What the exercise asks
Your reply should set down word for word each line below from the one with "短波广播接收常用的三种室外天线，让收" through the final line, both included, but none of the pictures.

Data for this exercise

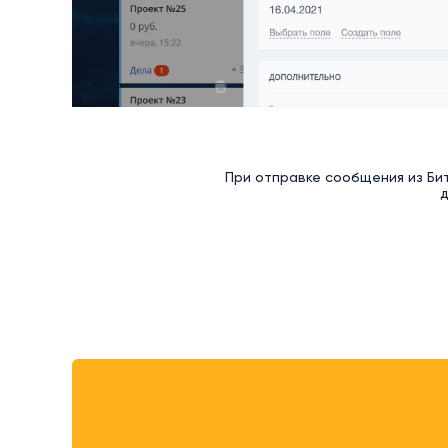
При отправке сообщения из Би
д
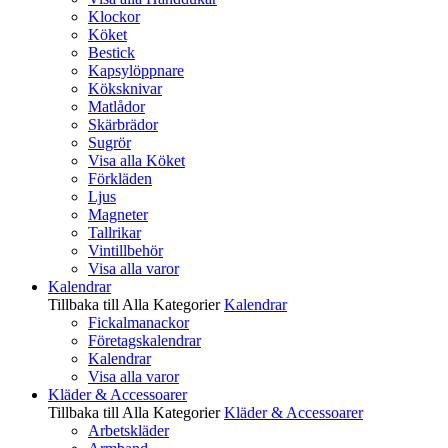
Klockor
Köket
Bestick
Kapsylöppnare
Köksknivar
Matlådor
Skärbrädor
Sugrör
Visa alla Köket
Förkläden
Ljus
Magneter
Tallrikar
Vintillbehör
Visa alla varor
Kalendrar
Tillbaka till Alla Kategorier
Kalendrar
Fickalmanackor
Företagskalendrar
Kalendrar
Visa alla varor
Kläder & Accessoarer
Tillbaka till Alla Kategorier
Kläder & Accessoarer
Arbetskläder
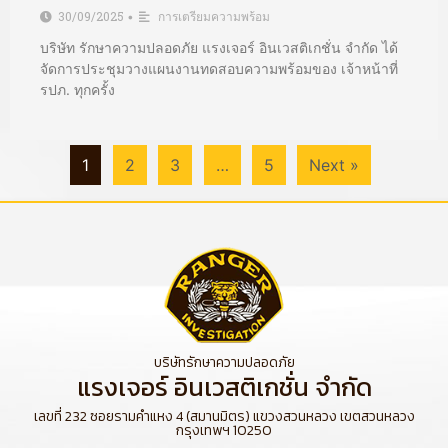
30/09/2025
การเตรียมความพร้อม
•
บริษัท รักษาความปลอดภัย แรงเจอร์ อินเวสติเกชั่น จำกัด ได้
จัดการประชุมวางแผนงานทดสอบความพร้อมของ เจ้าหน้าที่
รปภ. ทุกครั้ง
1
2
3
…
5
Next »
บริษัทรักษาความปลอดภัย
แรงเจอร์ อินเวสติเกชั่น จำกัด
เลขที่ 232 ซอยรามคำแหง 4 (สมานมิตร) แขวงสวนหลวง เขตสวนหลวง
กรุงเทพฯ 10250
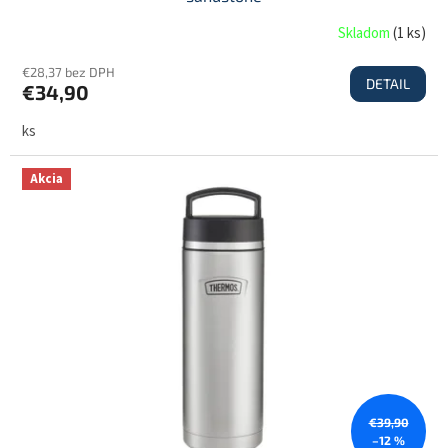
Skladom
(
1 ks
)
€28,37 bez DPH
DETAIL
€34,90
ks
Akcia
€39,90
–12 %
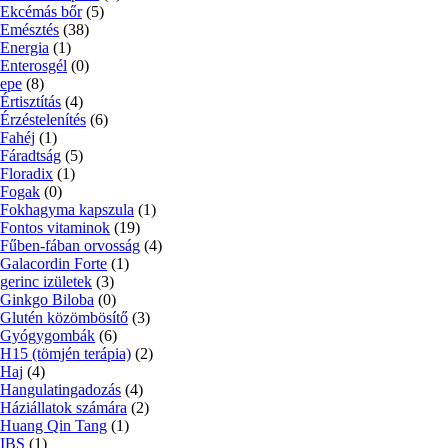
Ekcémás bőr
(5)
Emésztés
(38)
Energia
(1)
Enterosgél
(0)
epe
(8)
Értisztítás
(4)
Érzéstelenítés
(6)
Fahéj
(1)
Fáradtság
(5)
Floradix
(1)
Fogak
(0)
Fokhagyma kapszula
(1)
Fontos vitaminok
(19)
Fűben-fában orvosság
(4)
Galacordin Forte
(1)
gerinc izületek
(3)
Ginkgo Biloba
(0)
Glutén közömbösítő
(3)
Gyógygombák
(6)
H15 (tömjén terápia)
(2)
Haj
(4)
Hangulatingadozás
(4)
Háziállatok számára
(2)
Huang Qin Tang
(1)
IBS
(1)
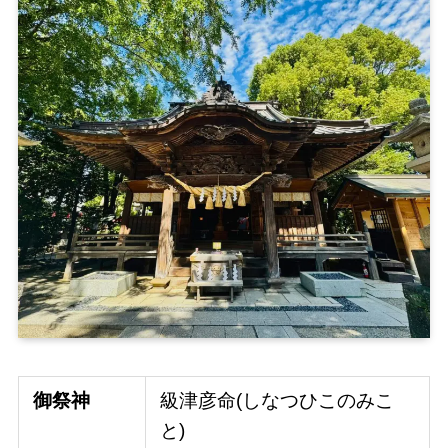
御祭神
級津彦命(しなつひこのみこ
と)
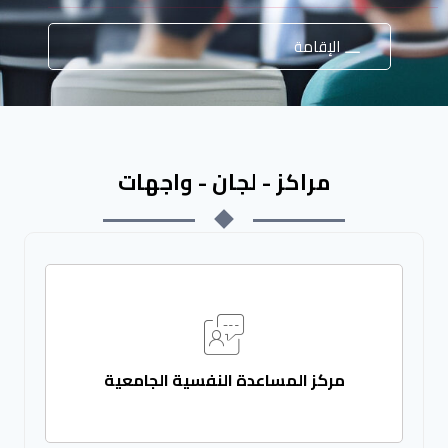
الإقامة
مراكز - لجان - واجهات
مركز المساعدة النفسية الجامعية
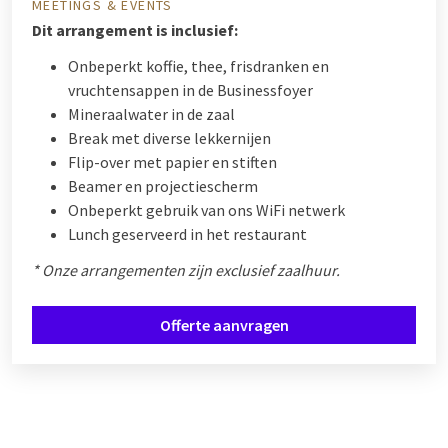
MEETINGS & EVENTS
Dit arrangement is inclusief:
Onbeperkt koffie, thee, frisdranken en
vruchtensappen in de Businessfoyer
Mineraalwater in de zaal
Break met diverse lekkernijen
Flip-over met papier en stiften
Beamer en projectiescherm
Onbeperkt gebruik van ons WiFi netwerk
Lunch geserveerd in het restaurant
* Onze arrangementen zijn exclusief zaalhuur.
Offerte aanvragen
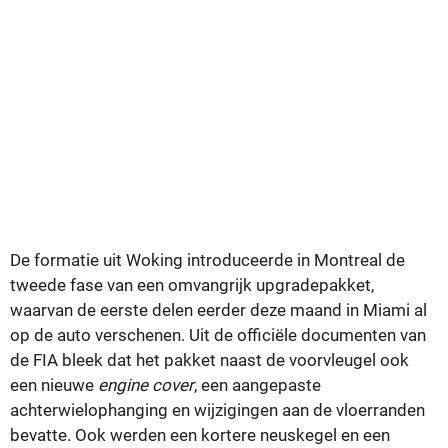
De formatie uit Woking introduceerde in Montreal de
tweede fase van een omvangrijk upgradepakket,
waarvan de eerste delen eerder deze maand in Miami al
op de auto verschenen. Uit de officiële documenten van
de FIA bleek dat het pakket naast de voorvleugel ook
een nieuwe
engine cover
, een aangepaste
achterwielophanging en wijzigingen aan de vloerranden
bevatte. Ook werden een kortere neuskegel en een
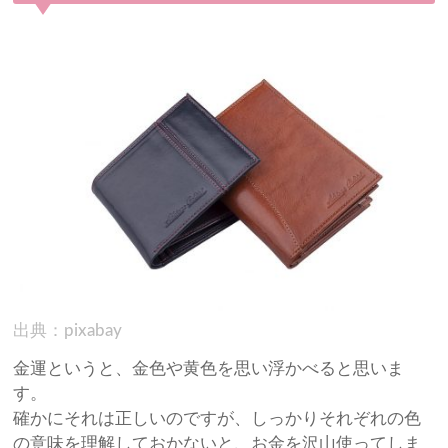
出典：pixabay
金運というと、金色や黄色を思い浮かべると思いま
す。
確かにそれは正しいのですが、しっかりそれぞれの色
の意味を理解しておかないと、お金を沢山使ってしま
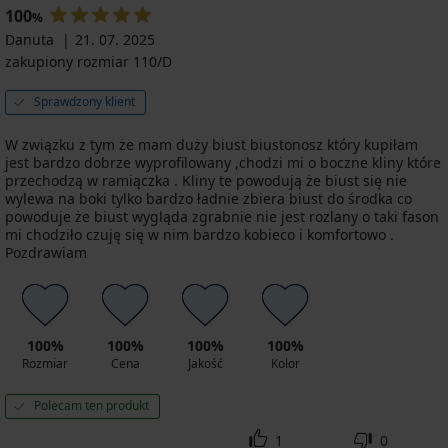
100
%
Danuta
21. 07. 2025
zakupiony rozmiar 110/D
Sprawdzony klient
W związku z tym że mam duży biust biustonosz który kupiłam
jest bardzo dobrze wyprofilowany ,chodzi mi o boczne kliny które
przechodzą w ramiączka . Kliny te powodują że biust się nie
wylewa na boki tylko bardzo ładnie zbiera biust do środka co
powoduje że biust wygląda zgrabnie nie jest rozlany o taki fason
mi chodziło czuję się w nim bardzo kobieco i komfortowo .
Pozdrawiam
100%
100%
100%
100%
Rozmiar
Cena
Jakość
Kolor
Polecam ten produkt
1
0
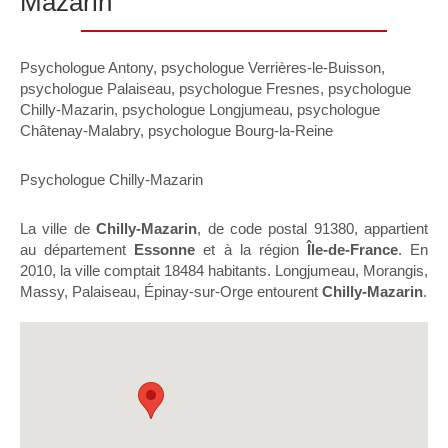
Mazarin
Psychologue Antony
,
psychologue Verrières-le-Buisson
,
psychologue Palaiseau
,
psychologue Fresnes
,
psychologue
Chilly-Mazarin
,
psychologue Longjumeau
,
psychologue
Châtenay-Malabry
,
psychologue Bourg-la-Reine
Psychologue Chilly-Mazarin
La ville de
Chilly-Mazarin
, de code postal 91380, appartient
au département
Essonne
et à la région
Île-de-France
. En
2010, la ville comptait 18484 habitants. Longjumeau, Morangis,
Massy, Palaiseau, Épinay-sur-Orge entourent
Chilly-Mazarin
.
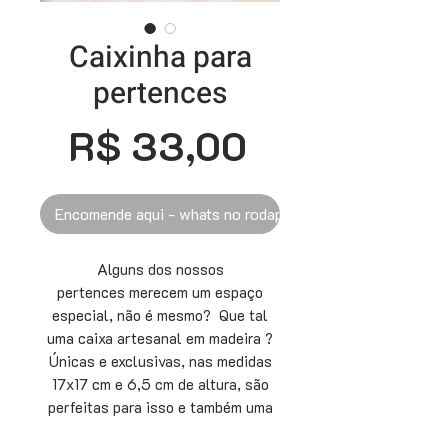
Caixinha para
pertences
Preço
R$ 33,00
Encomende aqui - whats no rodapé
Alguns dos nossos
pertences merecem um espaço
especial, não é mesmo? Que tal
uma caixa artesanal em madeira ?
Únicas e exclusivas, nas medidas
17x17 cm e 6,5 cm de altura, são
perfeitas para isso e também uma
boa idéia é utilizá-la como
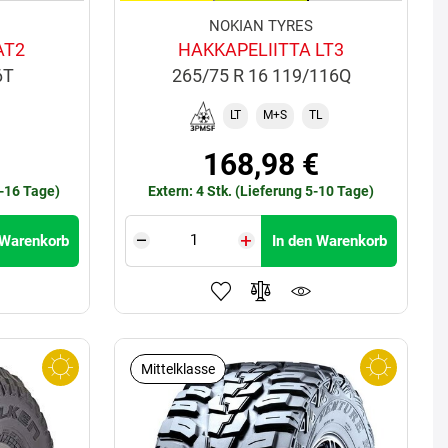
NOKIAN TYRES
AT2
HAKKAPELIITTA LT3
6T
265/75 R 16 119/116Q
LT
M+S
TL
€
168,98 €
0-16 Tage)
Extern: 4 Stk. (Lieferung 5-10 Tage)
 Warenkorb
In den Warenkorb
Mittelklasse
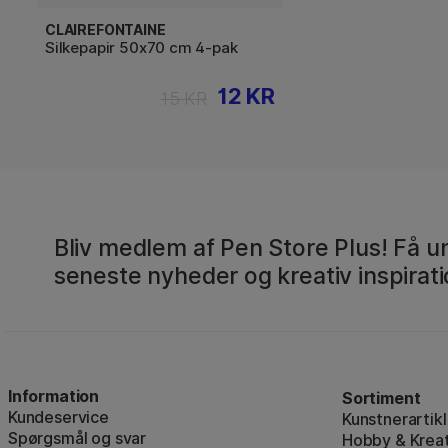
CLAIREFONTAINE
Silkepapir 50x70 cm 4-pak
12 KR
15 KR
Bliv medlem af Pen Store Plus! Få un
seneste nyheder og kreativ inspirati
Information
Sortiment
Kundeservice
Kunstnerartikl
Spørgsmål og svar
Hobby & Kreat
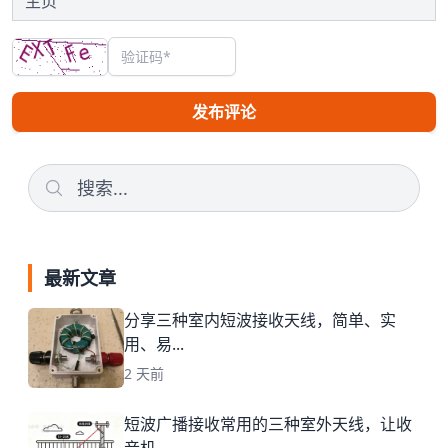
发布评论
最新文章
分享三种室内短波接收天线，简单、实
用、易...
2 天前
短波广播接收常用的三种室外天线，让收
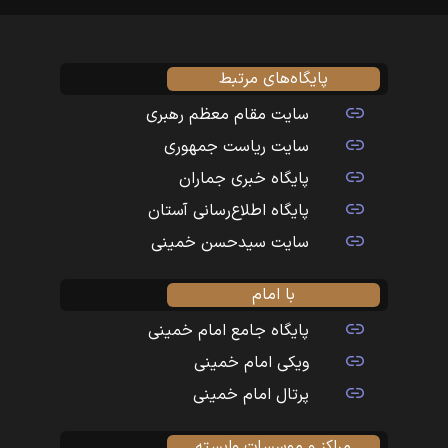
پایگاه‌های مرتبط
سایت مقام معظم رهبری
سایت ریاست جمهوری
پایگاه خبری جماران
پایگاه اطلاع‌رسانی آستان
سایت سیدحسن خمینی
با امام
پایگاه جامع امام خمینی
ویکی امام خمینی
پرتال امام خمینی
مراکز و موسسات وابسته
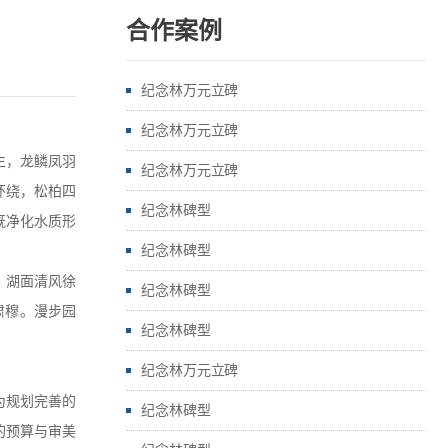
合作案例
纪念林万元立碑
纪念林万元立碑
生，龙鳞凤羽
纪念林万元立碑
环绕，松柏四
纪念林碑型
既净化水质形
纪念林碑型
，湖面清风徐
纪念林碑型
肃穆。漫步园
纪念林碑型
。
纪念林万元立碑
为规划完善的
纪念林碑型
的预算与审美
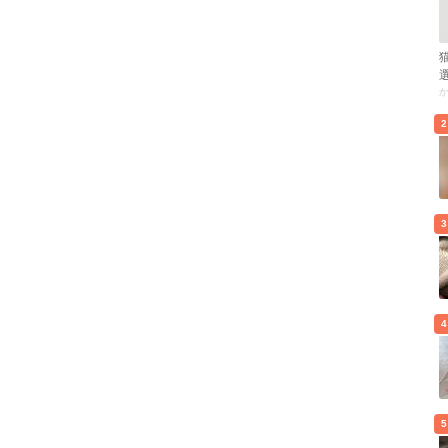
2
3
4
5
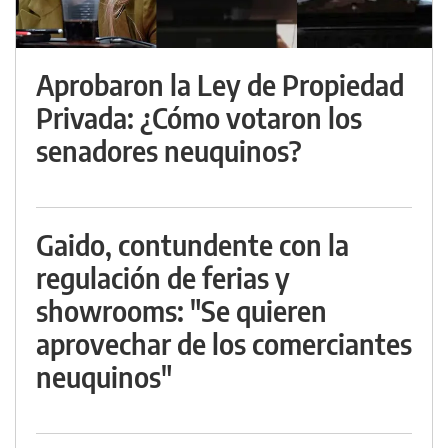
Aprobaron la Ley de Propiedad
Privada: ¿Cómo votaron los
senadores neuquinos?
Gaido, contundente con la
regulación de ferias y
showrooms: "Se quieren
aprovechar de los comerciantes
neuquinos"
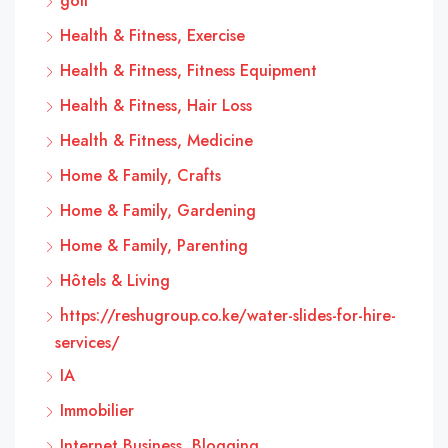
golf
Health & Fitness, Exercise
Health & Fitness, Fitness Equipment
Health & Fitness, Hair Loss
Health & Fitness, Medicine
Home & Family, Crafts
Home & Family, Gardening
Home & Family, Parenting
Hôtels & Living
https://reshugroup.co.ke/water-slides-for-hire-
services/
IA
Immobilier
Internet Business, Blogging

Response below
短波广播接收常用的三种室外天线，让收
پایگاه‌های مرتبط
سایت مقام معظم رهبری
سایت ریاست جمهوری
پایگاه خبری جماران
پایگاه اطلاع‌رسانی آستان
سایت سیدحسن خمینی
با امام
پایگاه جامع امام خمینی
ویکی امام خمینی
پرتال امام خمینی
مراکز و موسسات وابسته
合作案例
纪念林万元立碑
纪念林万元立碑
生，龙鳞凤羽
纪念林万元立碑
环绕，松柏四
纪念林碑型
既净化水质形
纪念林碑型
，湖面清风徐
纪念林碑型
肃穆。漫步园
纪念林碑型
。
纪念林万元立碑
为规划完善的
纪念林碑型
的预算与审美
2
3
4
5
Aprobaron la Ley de Propiedad
Privada: ¿Cómo votaron los
senadores neuquinos?
Gaido, contundente con la
regulación de ferias y
showrooms: "Se quieren
aprovechar de los comerciantes
neuquinos"
golf
Health & Fitness, Exercise
Health & Fitness, Fitness Equipment
Health & Fitness, Hair Loss
Health & Fitness, Medicine
Home & Family, Crafts
Home & Family, Gardening
Home & Family, Parenting
Hôtels & Living
https://reshugroup.co.ke/water-slides-for-hire-
services/
IA
Immobilier
Internet Business, Blogging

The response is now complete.